The Automat (Lisa Hurwitz, 2021): 3/5
Nice and sweet. Like any good American film it slowly convinces you its subject is somehow integral to understanding modern America even if you knew nothing about it beforehand. Some might think it frivolous or a trifle but I think the film has something to say about the shift in American capitalism before and after World War Two and what we lost as a country in the modern age. Also liked how the editors used the subjects asking questions of the director (which most docs would have cut) and also allowed the subjects to ask questions of one another.

Good Luck to You, Leo Grande (Sophie Hyde, 2022): 3/5
Never really transcends its dull overlit look or PSA mindset, but charming enough on the strength of its leads. Obviously I knew Emma’s performance would be spellbinding but goddamn where has Daryl McCormack been hiding? Goes from holding his own to fully stealing scenes.

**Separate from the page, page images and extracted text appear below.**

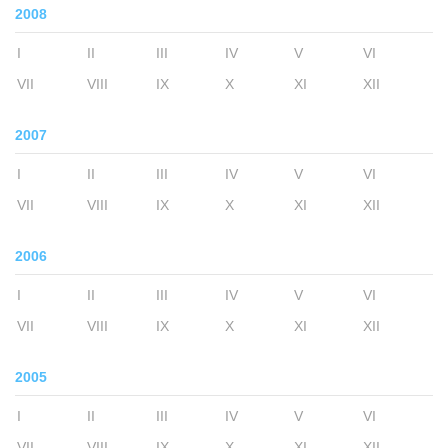
2008
I
II
III
IV
V
VI
VII
VIII
IX
X
XI
XII
2007
I
II
III
IV
V
VI
VII
VIII
IX
X
XI
XII
2006
I
II
III
IV
V
VI
VII
VIII
IX
X
XI
XII
2005
I
II
III
IV
V
VI
VII
VIII
IX
X
XI
XII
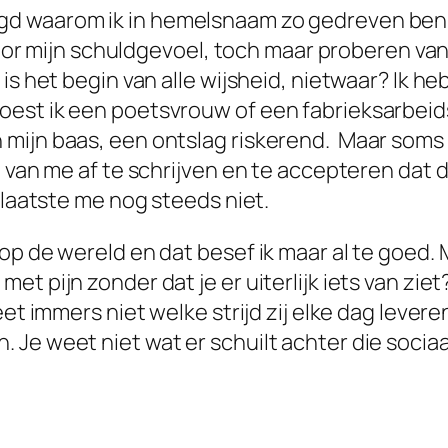
gd waarom ik in hemelsnaam zo gedreven ben 
 door mijn schuldgevoel, toch maar proberen va
is het begin van alle wijsheid, nietwaar? Ik h
est ik een poetsvrouw of een fabrieksarbeidst
 mijn baas, een ontslag riskerend. Maar som
n van me af te schrijven en te accepteren dat 
 laatste me nog steeds niet.
op de wereld en dat besef ik maar al te goed
t pijn zonder dat je er uiterlijk iets van zie
eet immers niet welke strijd zij elke dag leve
Je weet niet wat er schuilt achter die sociaa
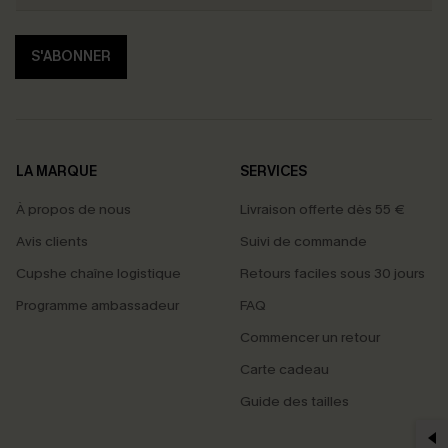
S'ABONNER
LA MARQUE
SERVICES
À propos de nous
Livraison offerte dès 55 €
Avis clients
Suivi de commande
Cupshe chaîne logistique
Retours faciles sous 30 jours
Programme ambassadeur
FAQ
Commencer un retour
Carte cadeau
PROFITEZ DE -15%
Guide des tailles
-15% dès 2 Achetés par E-mail
*Un code par commande, valable une seule fois.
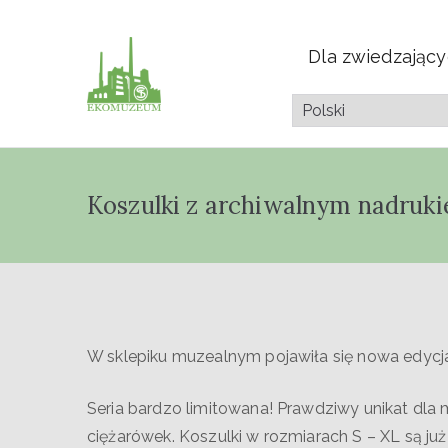
Dla zwiedzając
Muzeum Przyrod
Pazdura
Koszulki z archiwalnym nadruk
W sklepiku muzealnym pojawiła się nowa edycj
Seria bardzo limitowana! Prawdziwy unikat dla
ciężarówek. Koszulki w rozmiarach S – XL są ju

The 355 (Simon Kinberg, 2022): 1.5/5
Women…we gotta do better than this
Chastain if you don’t stop bussin down for the CIA…

Peggy Sue Got Married (Francis Ford Coppola, 1986): 2/5
Where Kathleen Turner and Nicolas Cage have weird fucking faces that somehow pass as both 18 and 43 years old.

JFK (Oliver Stone, 1991): 2.5/5
This movie is almost as long as the actual Kennedy administration. The whole thing is just one long argument and every detail of that argument is wrong.

Dog (Channing Tatum, Reid Carolin, 2022): 1/5
More like Dog SHIT. This is probably Tucker Carlson's favorite movie.

Clean (Paul Solet, 2021): 2/5
Adrien Brody must be going through a midlife crisis. Lead, Co-Writer, Producer, and Original Music & Score.

The Bob's Burgers Movie (Loren Bouchard, Bernard Derriman, 2022): 3/5
“Cotton Candy Dan? Is that the guy who sold corn dogs?”
Delightful and accessible. (Never seen one episode of the show. I might change that.)

The Black Phone (Scott Derrickson, 2022): 2/5
You’re telling me kids in this small town are being kidnapped and murdered every few weeks and no one is hip to the giant black van circling the school that says “Abracadabra” on the side?

Miracle Mile (Steve de Jarnatt, 1988): 3/5
Essentially Los Angeles AFTER HOURS meets THREADS. Who wouldn't want to die at Canter's Deli?


Ozark (Bill Dubuque, Mark Williams, 2017-2022): 3.5/5 

Our anti-heroes are the Byrde family, with Jason Bateman and Laura Linney as the wily, resourceful "our means are better than your means" parents who are digging out of their drug cartel obligations and on the road to "normal" backdoor deals and power brokering that are part and parcel of the free world of a democratic society. On the one hand, the ending begs for continuation, on the other, the cycle of vengeance is never complete as those hillbilly mainstays, the Hatfield and McCoys remind us.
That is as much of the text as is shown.